A welcome donation from the OPP will help the Fort Frances Special Olympics change course, after the closure of Plaza Lanes Bowling Alley
COVID-19 has kept the local Special Olympics club down but they are not out. The club got a boost this week with a donation from the local OPP detachment.
The closure of Plaza Lanes bowling alley this fall was a blow to the club as its primary sport was five-pin bowling. Club co-ordinator Gabby Hanzuk says many of the athletes were disappointed.
“The athletes were so upset,” Hanzuk said. “I mean they’re really heartbroken because that was such a social thing.”
Bowling was also a big attractor because it’s relatively easy despite any of the disabilities that Special Olympics caters to.
“95 per cent of all of the athletes were capable regardless of their physical or intellectual ability,” Hanzuk said. “Everyone could bowl, and now they’re tearing it down.”
Hanzuk is hopeful that more regular events can resume soon, though the current state of things makes a timeframe difficult to determine.
When the club is able to resume they will hope to include Bocce which is similar enough to bowling that many of the athletes who bowled should also be able to participate.
“The closest thing we can think to do is bocce,” Hanzuk said. “We’re kind of looking forward to that because it is a little bit like five-pin bowling.”
Bocce is typically an outdoor game along the same lines as lawn bowling. Competitors roll balls at a smaller ball, scoring points for whoever’s ball is closest to the small ball. Hanzuk said the similarity to five-pin bowling makes bocce a possible replacement for the club.
Hanzuk believes bocce has the potential to be just as accessible as bowling for many of the athletes in the club.
“Pretty much every physical level can (play the game),” Hanzuk said. “We have athletes who are wheelchair athletes and some need a lot more assistance and guidance so it’s something we can see happening.”
Bocce is a summer sport played outdoors so that does leave the club without winter programming. The other summer sport they participate in is track and field.
As the club looks to the future, they’ve received a recent boost as well. On Friday they were presented with a donation from the Rainy River District OPP. Cst. Daniel Bradford was on hand to present a donation of $1,500.
Bradford first got involved with fundraising for Special Olympics when he was at the Provincial Police Academy studying to become a police officer.
“This pretty much all started when I was at the Ontario Police Academy, the OPP is a huge supporter of Special Olympics,” Bradford said. “A couple of my classmates were coaches and they decided to participate (in the Law Enforcement Torch Run) that year.”
When he left the academy, Bradford continued with his efforts to help with Special Olympics fundraising.
“Moving forward, it was something I wanted to understand more and participate in,” Bradford said. “So this year arriving in Fort, I started a team here and did the run and we raised money.”

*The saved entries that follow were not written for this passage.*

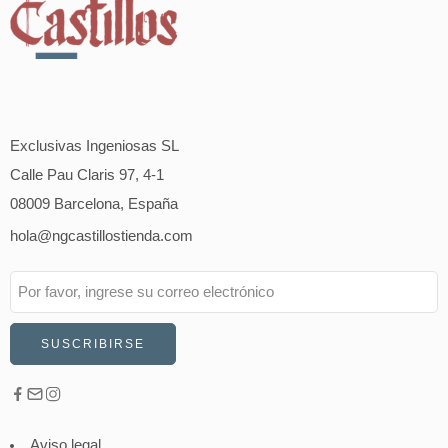
Exclusivas Ingeniosas SL
Calle Pau Claris 97, 4-1
08009 Barcelona, España
hola@ngcastillostienda.com
Aviso legal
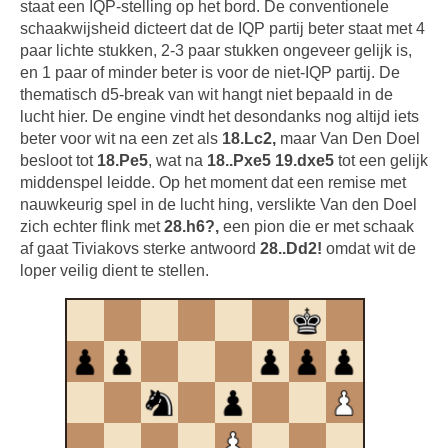
staat een IQP-stelling op het bord. De conventionele
schaakwijsheid dicteert dat de IQP partij beter staat met 4
paar lichte stukken, 2-3 paar stukken ongeveer gelijk is,
en 1 paar of minder beter is voor de niet-IQP partij. De
thematisch d5-break van wit hangt niet bepaald in de
lucht hier. De engine vindt het desondanks nog altijd iets
beter voor wit na een zet als
18.Lc2,
maar Van Den Doel
besloot tot
18.Pe5
, wat na
18..Pxe5 19.dxe5
tot een gelijk
middenspel leidde. Op het moment dat een remise met
nauwkeurig spel in de lucht hing, verslikte Van den Doel
zich echter flink met
28.h6?,
een pion die er met schaak
af gaat Tiviakovs sterke antwoord
28..Dd2!
omdat wit de
loper veilig dient te stellen.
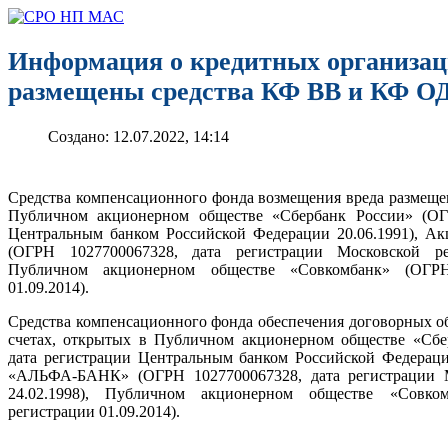
Информация о кредитных организаци
размещены средства КФ ВВ и КФ О
Создано: 12.07.2022, 14:14
Средства компенсационного фонда возмещения вреда размеще
Публичном акционерном обществе «Сбербанк России» (ОГР
Центральным банком Российской Федерации 20.06.1991), 
(ОГРН 1027700067328, дата регистрации Московской рег
Публичном акционерном обществе «Совкомбанк» (ОГРН
01.09.2014).
Средства компенсационного фонда обеспечения договорных о
счетах, открытых в Публичном акционерном обществе «Сбе
дата регистрации Центральным банком Российской Федераци
«АЛЬФА-БАНК» (ОГРН 1027700067328, дата регистрации М
24.02.1998), Публичном акционерном обществе «Совко
регистрации 01.09.2014).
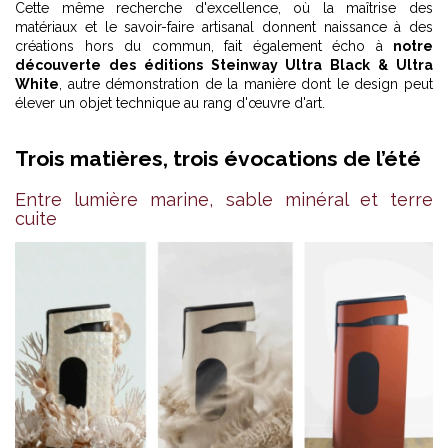
Cette même recherche d'excellence, où la maîtrise des
matériaux et le savoir-faire artisanal donnent naissance à des
créations hors du commun, fait également écho à
notre
découverte des éditions Steinway Ultra Black & Ultra
White
, autre démonstration de la manière dont le design peut
élever un objet technique au rang d'œuvre d'art.
Trois matières, trois évocations de l’été
Entre lumière marine, sable minéral et terre
cuite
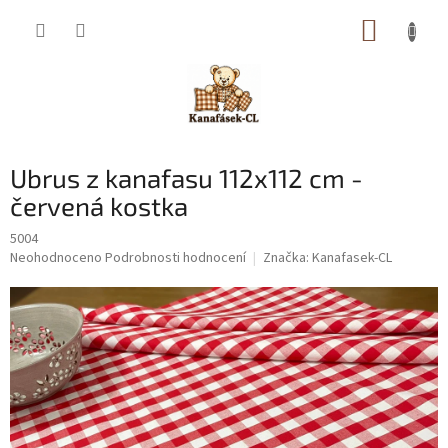
Přejít
NÁKUP
na
obsah
KOŠÍK
Ubrus z kanafasu 112x112 cm -
červená kostka
5004
Průměrné
Neohodnoceno
Podrobnosti hodnocení
Značka:
Kanafasek-CL
hodnocení
produktu
je
0,0
z
5
hvězdiček.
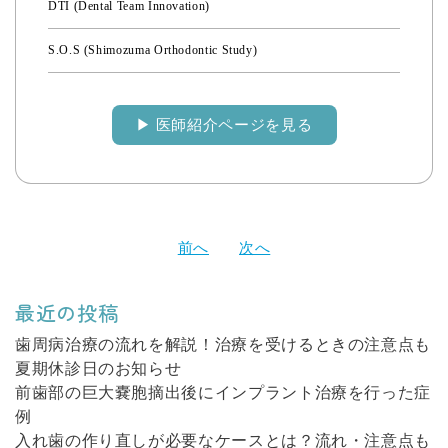
DTI (Dental Team Innovation)
S.O.S (Shimozuma Orthodontic Study)
▶︎ 医師紹介ページを見る
投
前へ
次へ
稿
ナ
最近の投稿
ビ
ゲ
歯周病治療の流れを解説！治療を受けるときの注意点も
夏期休診日のお知らせ
ー
前歯部の巨大嚢胞摘出後にインプラント治療を行った症
シ
例
ョ
入れ歯の作り直しが必要なケースとは？流れ・注意点も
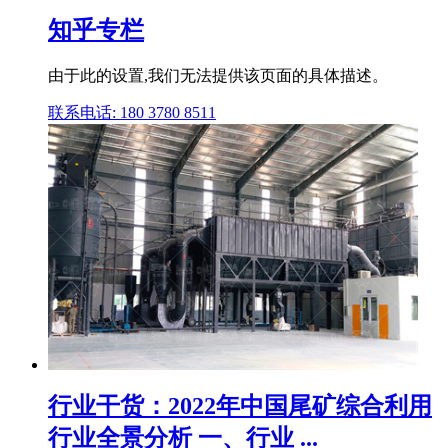
知乎专栏
由于此的设置,我们无法提供该页面的具体描述。
联系电话: 180 3780 8511
行业干货：2022年中国尾矿综合利用
行业全景分析 一、行业 ...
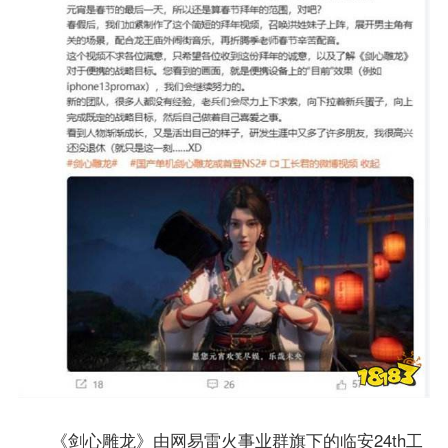
《剑心雕龙》由网易雷火事业群旗下的临安24th工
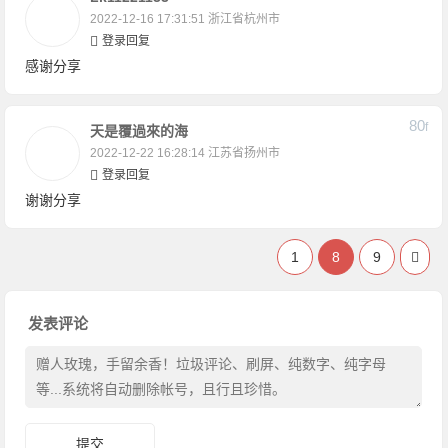
2022-12-16 17:31:51
浙江省杭州市
登录回复
感谢分享
80
F
天是覆過來的海
2022-12-22 16:28:14
江苏省扬州市
登录回复
谢谢分享
1
8
9
发表评论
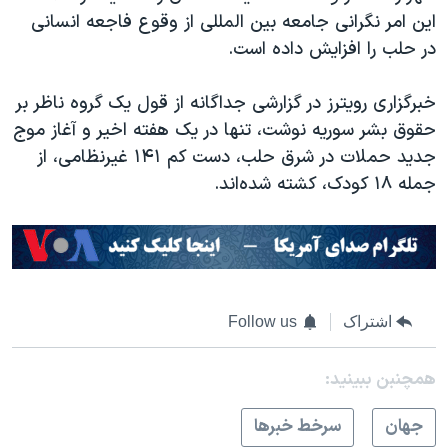
این امر نگرانی جامعه بین المللی از وقوع فاجعه انسانی
در حلب را افزایش داده است.
خبرگزاری رویترز در گزارشی جداگانه از قول یک گروه ناظر بر
حقوق بشر سوریه نوشت، تنها در یک هفته اخیر و آغاز موج
جدید حملات در شرق حلب، دست کم ۱۴۱ غیرنظامی، از
جمله ۱۸ کودک، کشته شده‌اند.
اشتراک
Follow us
همچنبن ببینید:
جهان
سرخط خبرها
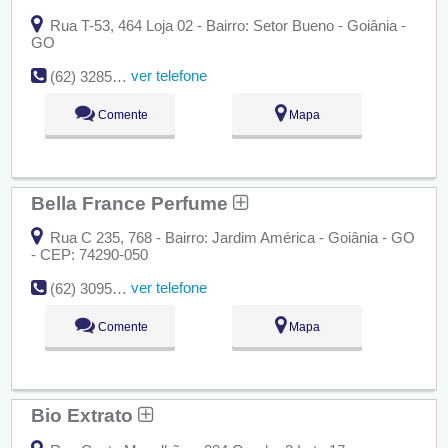
Rua T-53, 464 Loja 02 - Bairro: Setor Bueno - Goiânia -
GO
ver telefone
(62) 3285-1216
Comente
Mapa
Bella France Perfume
Rua C 235, 768 - Bairro: Jardim América - Goiânia - GO
- CEP: 74290-050
ver telefone
(62) 3095-2026
Comente
Mapa
Bio Extrato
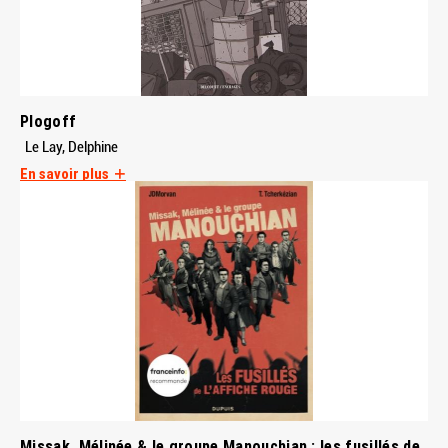
Plogoff
Le Lay, Delphine
En savoir plus
Missak, Mélinée & le groupe Manouchian : les fusillés de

Bradford also says Sgt. Ann McEwen at the detachment is an avid supporter of the organization and had contact with someone who was raising funds through a golf tournament in Thunder Bay.

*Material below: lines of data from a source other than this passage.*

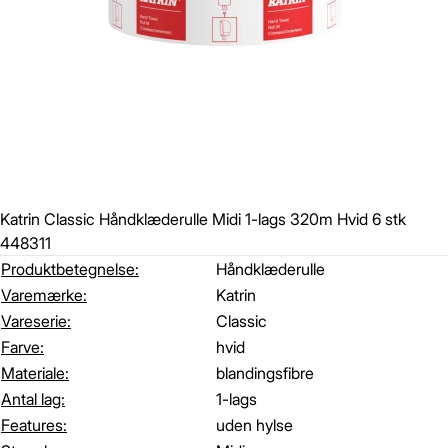
Katrin Classic Håndklæderulle Midi 1-lags 320m Hvid 6 stk
448311
Produktbetegnelse:
Håndklæderulle
Varemærke:
Katrin
Vareserie:
Classic
Farve:
hvid
Materiale:
blandingsfibre
Antal lag:
1-lags
Features:
uden hylse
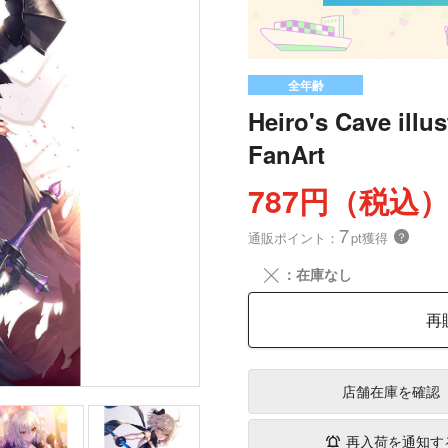
全年齢
Heiro's Cave illu
FanArt
787円（税込
7
通販ポイント：
pt獲得
？
╳
：在庫なし
再
店舗在庫
を確認
再入荷を通知す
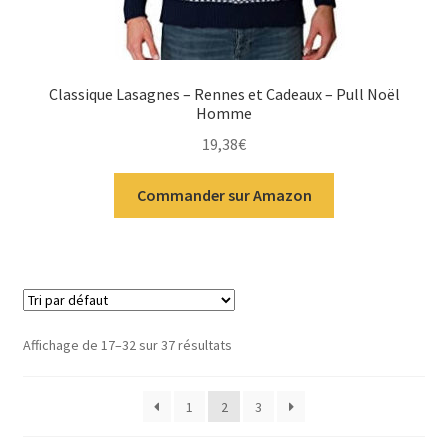
Classique Lasagnes – Rennes et Cadeaux – Pull Noël
Homme
19,38
€
Commander sur Amazon
Affichage de 17–32 sur 37 résultats
1
2
3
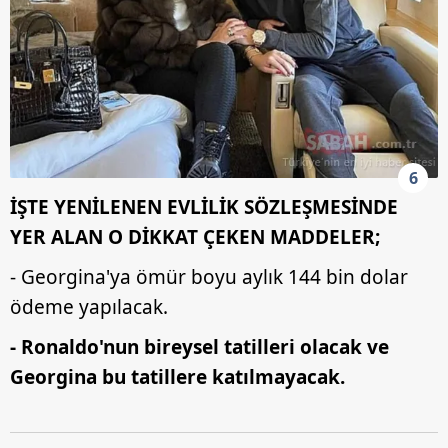
6
İŞTE YENİLENEN EVLİLİK SÖZLEŞMESİNDE
YER ALAN O DİKKAT ÇEKEN MADDELER;
- Georgina'ya ömür boyu aylık 144 bin dolar
ödeme yapılacak.
- Ronaldo'nun bireysel tatilleri olacak ve
Georgina bu tatillere katılmayacak.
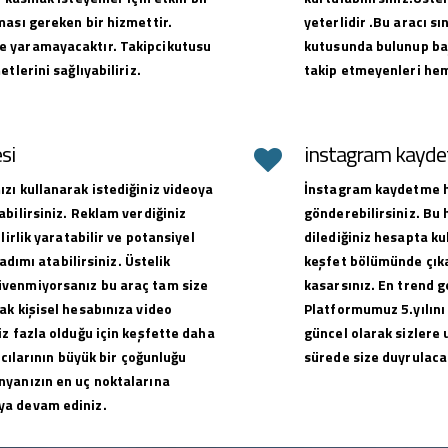
ması gereken bir hizmettir.
yeterlidir .Bu aracı sı
e yaramayacaktır. Takipcikutusu
kutusunda bulunup baş
tlerini sağlıyabiliriz.
takip etmeyenleri hem
si
instagram kaydet
zı kullanarak istediğiniz videoya
İnstagram kaydetme hi
bilirsiniz. Reklam verdiğiniz
gönderebilirsiniz. Bu
lirlik yaratabilir ve potansiyel
dilediğiniz hesapta ku
adımı atabilirsiniz. Üstelik
keşfet bölümünde çıkar
üvenmiyorsanız bu araç tam size
kasarsınız. En trend g
ak kişisel hesabınıza video
Platformumuz 5.yılını
z fazla olduğu için keşfette daha
güncel olarak sizlere 
ıcılarının büyük bir çoğunluğu
sürede size duyrulacak
nyanızın en uç noktalarına
ya devam ediniz.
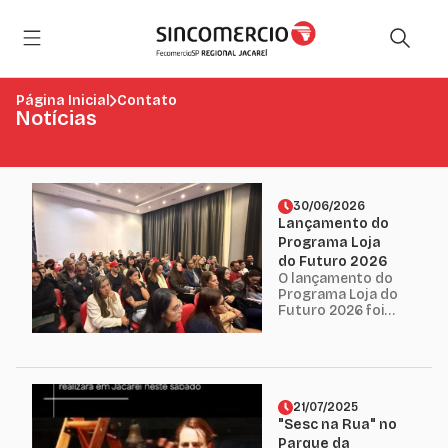
Página Inicial
Contato
Notícias
30/06/2026
Lançamento do
Programa Loja
do Futuro 2026
O lançamento do
Programa Loja do
Futuro 2026 foi
um grande
sucesso,
reunindo mais de
90 empresários
da nossa região
em uma noite de
21/07/2025
conhecimento,
"Sesc na Rua" no
inovação e
Parque da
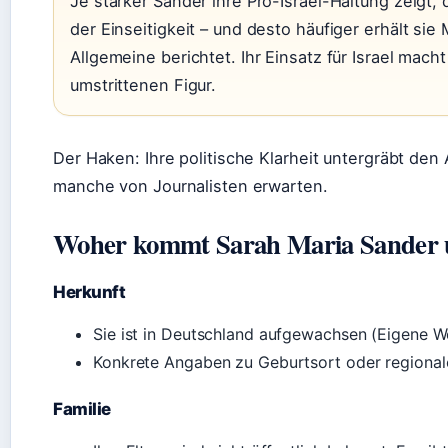
Je stärker Sander ihre Pro-Israel-Haltung zeigt,
der Einseitigkeit – und desto häufiger erhält si
Allgemeine berichtet. Ihr Einsatz für Israel mach
umstrittenen Figur.
Der Haken: Ihre politische Klarheit untergräbt den 
manche von Journalisten erwarten.
Woher kommt Sarah Maria Sander un
Herkunft
Sie ist in Deutschland aufgewachsen (Eigene We
Konkrete Angaben zu Geburtsort oder regionale
Familie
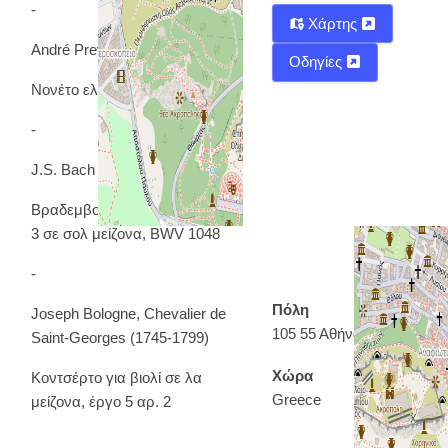
-
Χάρτης
André Previn (1929–2019)
Οδηγίες
Νονέτο ελληνική πρεμιέρα
-
J.S. Bach
Βραδεμβούργιο κοντσέρτο αρ.
3 σε σολ μείζονα, BWV 1048
-
Πόλη
Joseph Bologne, Chevalier de
105 55 Αθήνα
Saint-Georges (1745-1799)
Χώρα
Κοντσέρτο για βιολί σε λα
Greece
μείζονα, έργο 5 αρ. 2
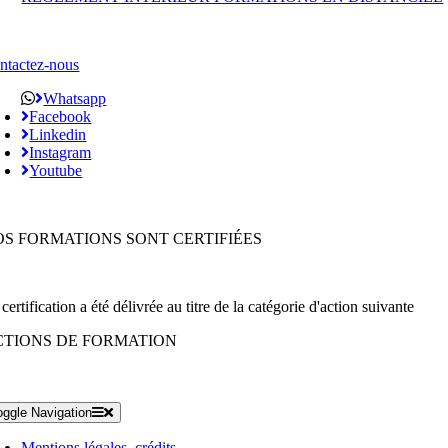
ntactez-nous
Whatsapp
Facebook
Linkedin
Instagram
Youtube
OS FORMATIONS SONT CERTIFIÉES
certification a été délivrée au titre de la catégorie d'action suivante
CTIONS DE FORMATION
oggle Navigation
Mentions légales, crédits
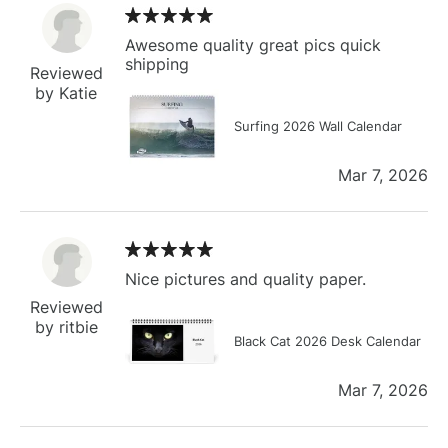
Awesome quality great pics quick
shipping
Reviewed
by Katie
Surfing 2026 Wall Calendar
Mar 7, 2026
Nice pictures and quality paper.
Reviewed
by ritbie
Black Cat 2026 Desk Calendar
Mar 7, 2026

“They wanted to give the money back to the community here in Fort Frances,” Bradford said. “So I reached out to (Special Olympics committee member) Roz Calder and we did the presentation.”
Bradford says being able to give back to the community he joined about a year ago feels good.
“Our whole job is to protect and serve our communities,” Bradford said. “It’s not every day we get to have a really positive interaction and feel like we’ve made a change in our community. I feel like this is a step moving in the right direction where we can help build a solid bridge between us and the community and hopefully build that partnership which the OPP is huge supporter of.”
As for the donation, Hanzuk and Calder are hopeful that the $1,500 will go a long way to purchasing bocce sets so the program can get up and running when it is safe to do so.